Белосельцев, герой Проханова, после неудачного "паломничества к красным мощам" совершает паломничество к "мощам белым" (характерна последовательность). К "белым мощам" преподобного Сергия Радонежского он едет на электричке в Сергиев Посад. Однако и здесь Белосельцев не находит покоя, разъяснения своих сомнений и чаемой благодати. Он сталкивается с наивной верой народа, в самом отчаянии ищущего магической помощи у святого, но вера героя не безусловна, вера вытекает из чаши души через трещину сомнения. Он сталкивается с официальной церковностью, целуя застекленную раку преподобного и не находя помощи: стекло остается "прохладным, бездушным". Да и пребывает ли в раке святой, не поповские ли это россказни? Преподобный "поднялся, невидимый и, опираясь на посох, растворился в окрестных болотах".
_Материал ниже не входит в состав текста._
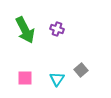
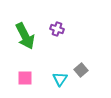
green arrow: moved 6 px down
cyan triangle: moved 3 px right
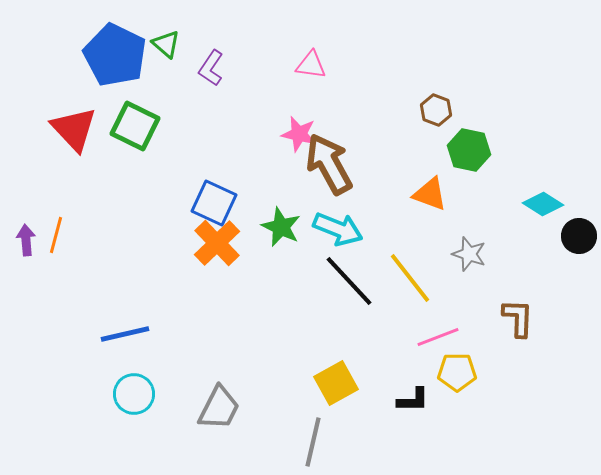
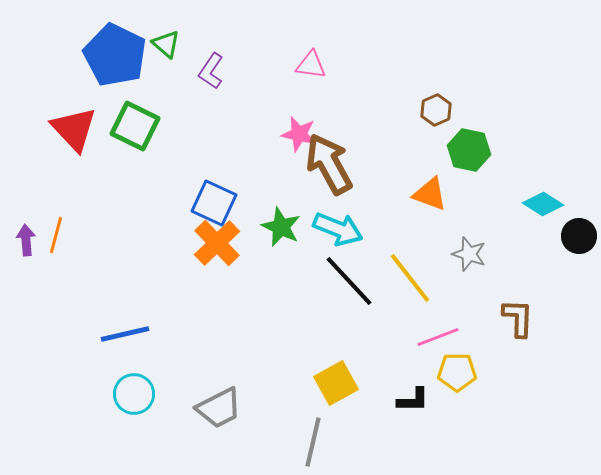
purple L-shape: moved 3 px down
brown hexagon: rotated 16 degrees clockwise
gray trapezoid: rotated 36 degrees clockwise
Гордый и невоцерковленный советский разведчик остается чужд официальной церкви и вере простецов. И в православном храме он не находит себе места, встает, сам того не ведая, по католическому обычаю на колени и тешит себя мыслью, что это умаление слагает с него "бремя гордыни", когда и старуха рядом, и маленькая девочка прямо стоят пред Богом. Чужой, чужой всем, экзистенциально одинокий интеллигент от разведки, оторванный от веры предков и не нашедший сил вернуться — таким кажется нам герой Проханова.
Казалось бы, стоит согласиться со Львом Пироговым в "Независимой газете" (15.11.2001), представляющим Проханова как писателя, "снимающего" религиозный миф вместе с другими государственными мифами. Пирогов искренне радуется "снятию" государственного православия и религии вообще "красно-коричневым" Прохановым. У него больше нет сомнений в его "адекватности". Вот только не скоропалительна ли и адекватна ли радость либерального критика?
Ведя речь даже о религиозном аспекте "Гексогена", не стоит забывать о неизжитом романтизме автора. Холодная и пустая официальная церковь, беременный патриарх и молодые упитанные московские попы — это лишь внешнее, выморочная темная канва политического памфлета, отражающего массовое сознание новейшего русского народа. Здесь верно тупик, как тупик в любом современном массовом коллективном проекте.
Остается прошлое (или будущее?), юность своя или чужая, лирического героя, писателя или самого читателя. В пятой части романа мы попадаем в идеальный мир юношеской первой любви, псковской архаики, русской деревни и неиспорченного, "чистого" православия. Псковские главы настолько отличаются по языку, стилю и сюжету от других частей "Гексогена", что производят впечатление отдельного произведения. Это рассказ о молодом человеке, аспиранте, собирателе песен, о его летней любви, о видениях и ангелах. Сухой старичок в синей рубашонке (идеальный прообраз будущего выморочного юродивого Николая Николаевича), сидя на обочине дороги, призывает юного Белосельцева пойти в священники "аллилую" петь: "Там твое место. А ты все ходишь кругами. Так не дойти". Маленькая часовня у края поля и молитва в ней за весь мир, всех живых и умерших — вот религия автора, тайная мечта и вера, пронесенная через все страны и лихолетья. Псковский сюжет обрывается так же внезапно, как и начался: героя вырывают из воспоминаний какие-то чужие, неживые люди и начинают вести неясные сомнамбулические разговоры о долларах, президентах и взрывах. Тогда-то и становится ясным, насколько внутренне чужда герою и автору эта мирская суета, и задаешься вопросом: а не оттого ли все беды героя, что не внял совету старика у дороги?